Além disso, outros critérios básicos fundamentais para a doação são ter idade entre 16 e 69 anos, desde que a primeira doação tenha sido feita antes dos 60 anos (menores de 18 devem apresentar consentimento formal do responsável legal), pesar no mínimo 50 kg e apresentar documento de identificação oficial com foto. O intervalo mínimo para realizar outra coleta é de 60 dias para os homens e de 90 dias para as mulheres.
Quais são os impedimentos?
Alguns impedimentos temporários são procedimentos invasivos, como cirurgias, endoscopias, colonoscopias e tatuagens, realizados em um período de 4 semanas a 12 meses, dependendo do caso, além de gravidez, amamentação e resfriados. Caso esteja apta a doar, a pessoa é conduzida ao local da coleta.
Vale ressaltar que, também, há impedimentos definitivos, que inviabilizam totalmente a doação de sangue, como doença de Chagas e Parkinson, hepatite após os 11 anos, malária, infecções sexualmente transmissíveis ou uso de drogas ilícitas injetáveis. Nesses casos, a coleta não será permitida.
VEJA MAIS EM ESQUINAS
“Cinco minutos para salvar quatro vidas”: como funciona a doação de sangue
“Não tinha onde colocar paciente”, diz especialista sobre a situação de hospital pediátrico
“Tenho a sensação de que não vai fazer tão mal”, diz fumante de vape
Como doar?
Para fazer a doação, é necessário ir em pontos de coleta, que normalmente são bancos de sangue específicos ou diretamente em hospitais que oferecem o serviço. Em São Paulo, os lugares estão espalhados por todas as zonas da capital e atendem gratuitamente, além de funcionarem todos os dias da semana, inclusive aos domingos e feriados.

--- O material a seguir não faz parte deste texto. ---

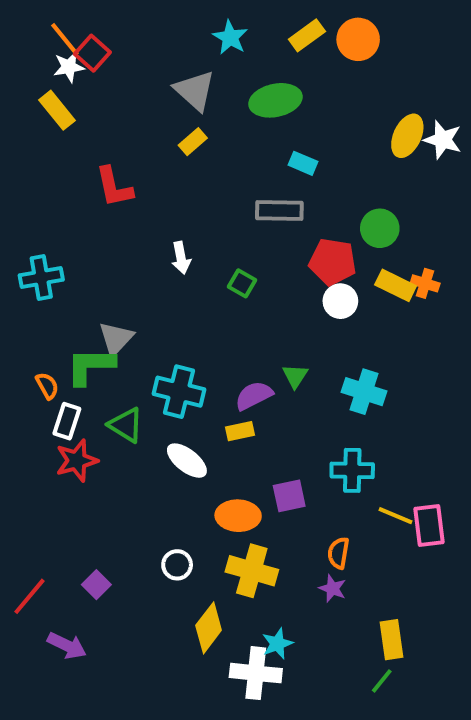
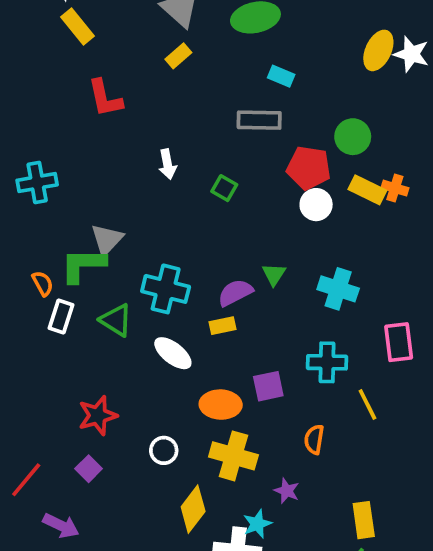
yellow rectangle: (57, 110) -> (78, 27), moved
red star: (77, 461) -> (98, 416), moved
yellow line: (396, 516) -> (367, 405), turned 40
pink rectangle: (429, 525) -> (399, 342), moved
purple star: (333, 588) -> (287, 491), moved

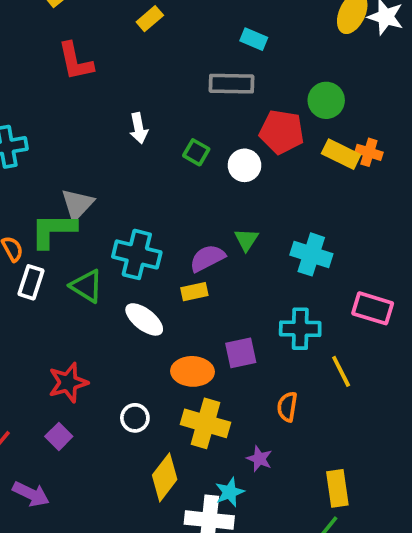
white circle: (316, 205) -> (244, 165), moved
pink rectangle: (399, 342) -> (373, 308), turned -66

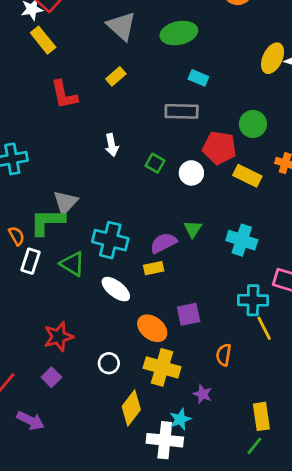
yellow rectangle: (150, 19) -> (116, 76), moved
yellow rectangle: (341, 154) -> (247, 176), moved
cyan cross: (300, 329) -> (253, 300), moved
orange ellipse: (193, 371) -> (152, 328), turned 36

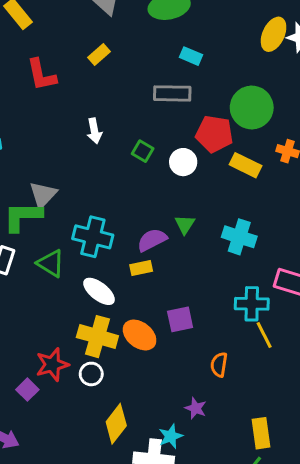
green circle: (253, 124) -> (252, 107), size x1.4
red star: (58, 337) -> (52, 365), moved
yellow cross: (162, 367) -> (97, 337), moved

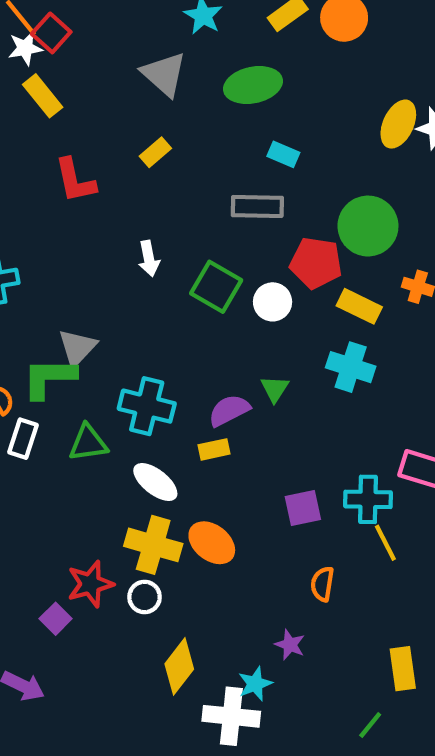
green square: (143, 151) -> (216, 287), size x1.6
cyan cross: (239, 237) -> (351, 367), moved
green triangle: (51, 263) -> (88, 443), turned -40
purple square: (180, 319) -> (303, 508), moved
yellow rectangle: (261, 433) -> (403, 669), moved

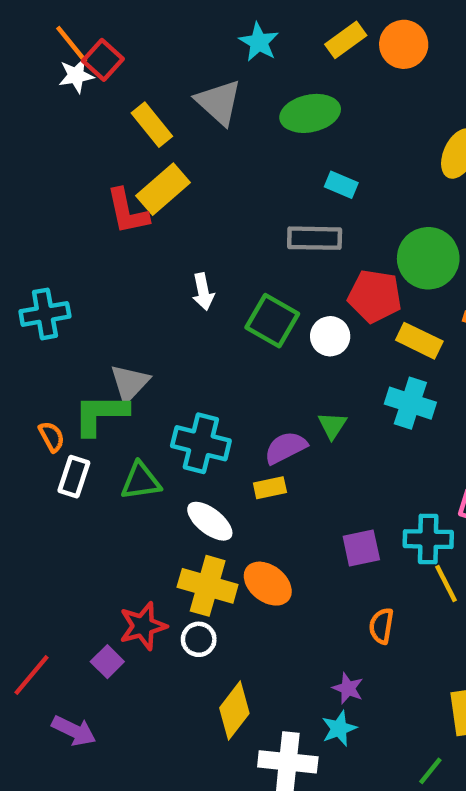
yellow rectangle: (43, 96) -> (152, 125), moved
yellow rectangle: (155, 152) -> (163, 189), moved, size x1.6
cyan star: (255, 684) -> (339, 728), moved

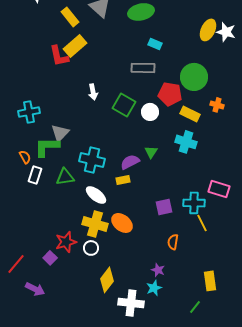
cyan cross: (45, 314) -> (29, 112), moved

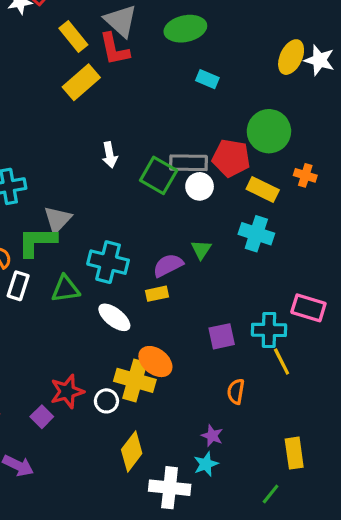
red L-shape: (59, 56) -> (114, 49), moved
gray rectangle: (143, 68) -> (189, 163), moved
yellow cross: (95, 224) -> (135, 380), moved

No Brasil, a parcela da população que doa ainda é pequena. De acordo com dados do Sistema Único de Saúde (SUS) de 2022, apenas 1,4% dos brasileiros doam sangue regularmente, o que soma aproximadamente 3,2 milhões de contribuições por ano. Isso é o equivalente a 14 doações a cada mil pessoas.
Assim, é muito importante o incentivo à doação de sangue, como diz a hematologista da Unicamp, Andreza Lamônica: “A doação é um ato muito altruísta, já que quem doa não recebe nada em troca. É tranquilo, rápido e seguro, mas não deve ser feito a todo custo. Então, sempre responda o questionário com sinceridade, para não oferecer risco ao outro. Se o indivíduo tiver consciência, ele estará ajudando muitas pessoas”.